# EXERCISE OBJECTIVE
All lines below containing "Готика" are to be listed.

# DATA SUPPLIED
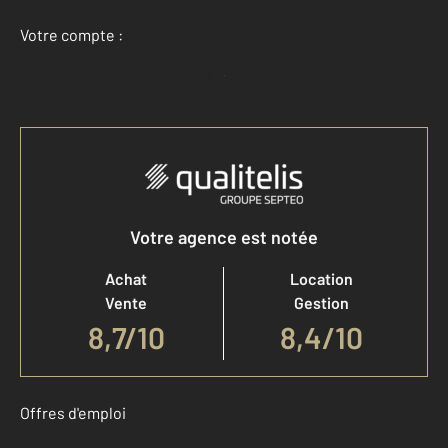
Votre compte :
Accéder à mon compte
Votre agence est notée
Achat
Location
Vente
Gestion
8,7
/
10
8,4/10
Offres d'emploi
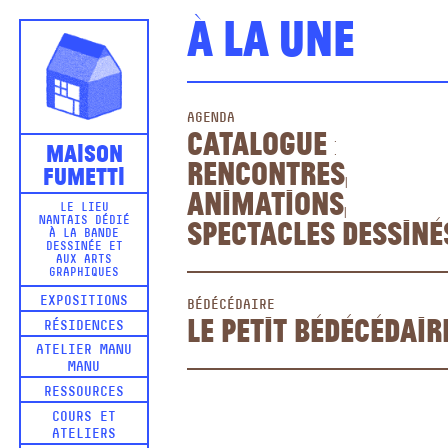
À la une
AGENDA
catalogue :
Maison
rencontres,
Fumetti
animations,
LE LIEU
spectacles dessiné
NANTAIS DÉDIÉ
À LA BANDE
DESSINÉE ET
AUX ARTS
GRAPHIQUES
EXPOSITIONS
BÉDÉCÉDAIRE
Le Petit Bédécédair
RÉSIDENCES
ATELIER MANU
MANU
RESSOURCES
COURS ET
ATELIERS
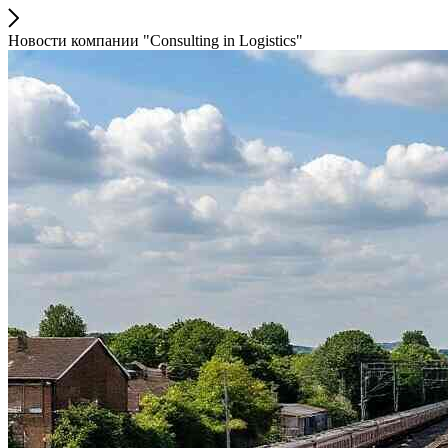
Новости компании "Consulting in Logistics"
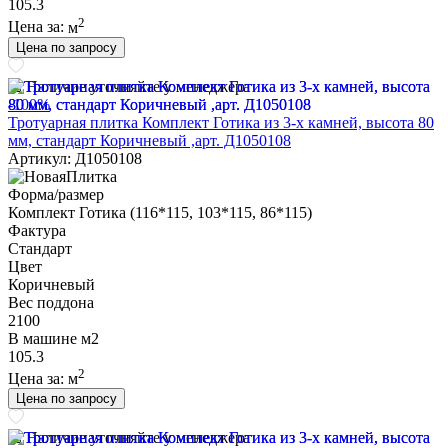
105.3
2
Цена за:
м
Цена по запросу
Наличие уточняйте у менеджера
-100%
Тротуарная плитка Комплект Готика из 3-х камней, высота 80
мм, стандарт Коричневый ,арт. Д1050108
Артикул: Д1050108
Форма/размер
Комплект Готика (116*115, 103*115, 86*115)
Фактура
Стандарт
Цвет
Коричневый
Вес поддона
2100
В машине м2
105.3
2
Цена за:
м
Цена по запросу
Наличие уточняйте у менеджера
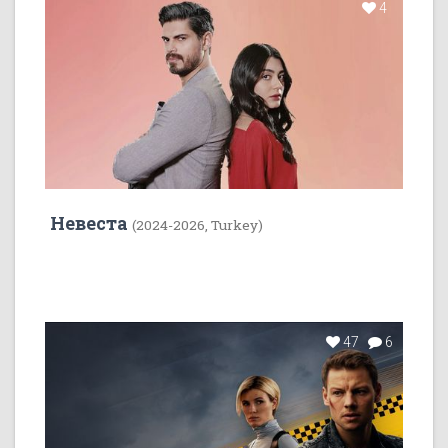
4
Невеста
(2024-2026, Turkey)
47
6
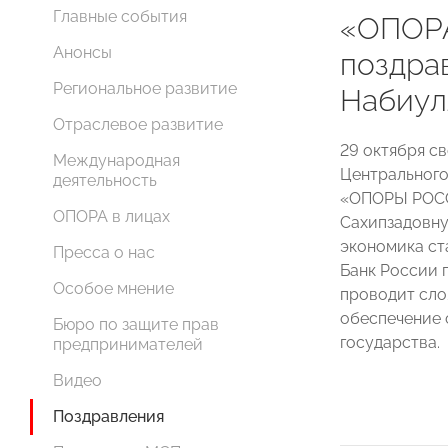
Главные события
«ОПОР
Анонсы
поздра
Региональное развитие
Набиул
Отраслевое развитие
29 октября с
Международная
Центрального
деятельность
«ОПОРЫ РОССИ
ОПОРА в лицах
Сахипзадовну
экономика ст
Пресса о нас
Банк России 
Особое мнение
проводит сло
обеспечение 
Бюро по защите прав
государства.
предпринимателей
Видео
Поздравления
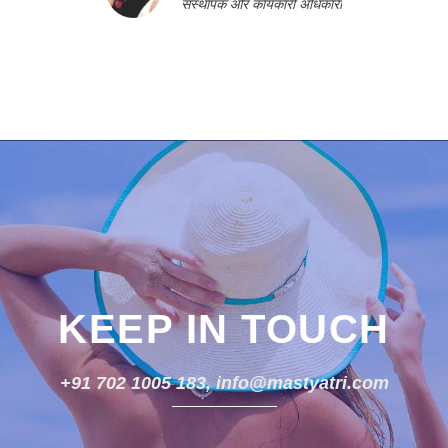
संस्थापक और कार्यकारी अधिकारी
KEEP IN TOUCH
+91 702 1005 183, info@mastyatri.com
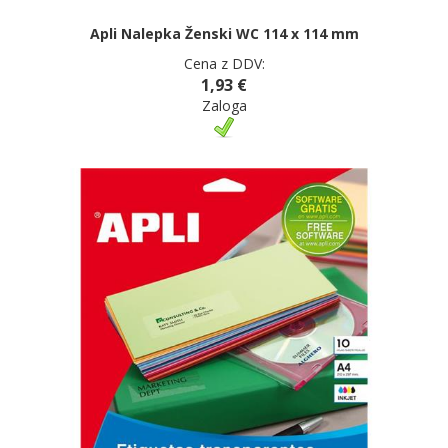
Apli Nalepka Ženski WC 114 x 114 mm
Cena z DDV:
1,93 €
Zaloga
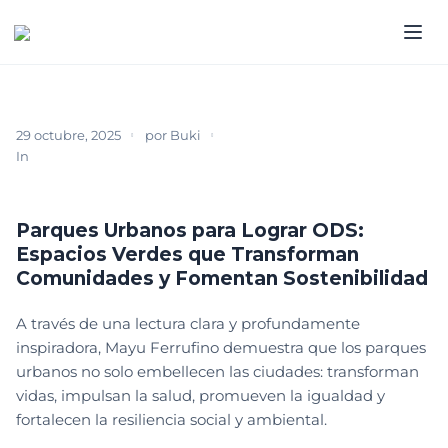
29 octubre, 2025
por
Buki
In
ARTÍCULO REVISTA
BIBLIOTECA
DESCARGABLE
ED-24
LEGADO
Parques Urbanos para Lograr ODS:
Espacios Verdes que Transforman
Comunidades y Fomentan Sostenibilidad
A través de una lectura clara y profundamente
inspiradora, Mayu Ferrufino demuestra que los parques
urbanos no solo embellecen las ciudades: transforman
vidas, impulsan la salud, promueven la igualdad y
fortalecen la resiliencia social y ambiental.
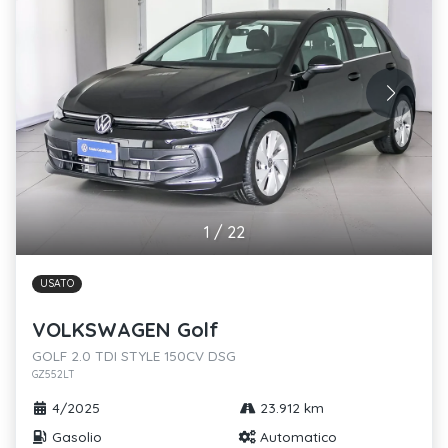
1
/
22
USATO
VOLKSWAGEN Golf
GOLF 2.0 TDI STYLE 150CV DSG
GZ552LT
4/2025
23.912 km
Gasolio
Automatico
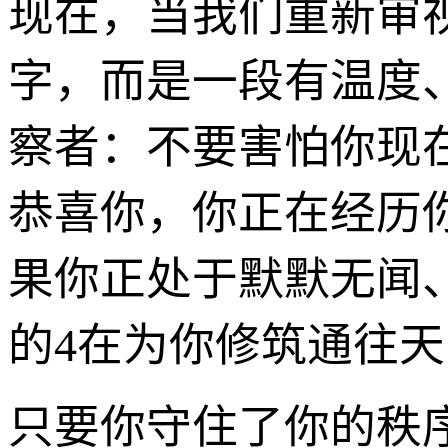
现在，当我们重新审视
字，而是一段有温度
察者：不要害怕你现
恭喜你，你正在经历你
果你正处于默默无闻
的4在为你修筑通往
只要你守住了你的秩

# RESPONSE AREA
Тротуарная плитка Комплект Готика из 3-х камней, высота 80
Комплект Готика (116*115, 103*115, 86*115)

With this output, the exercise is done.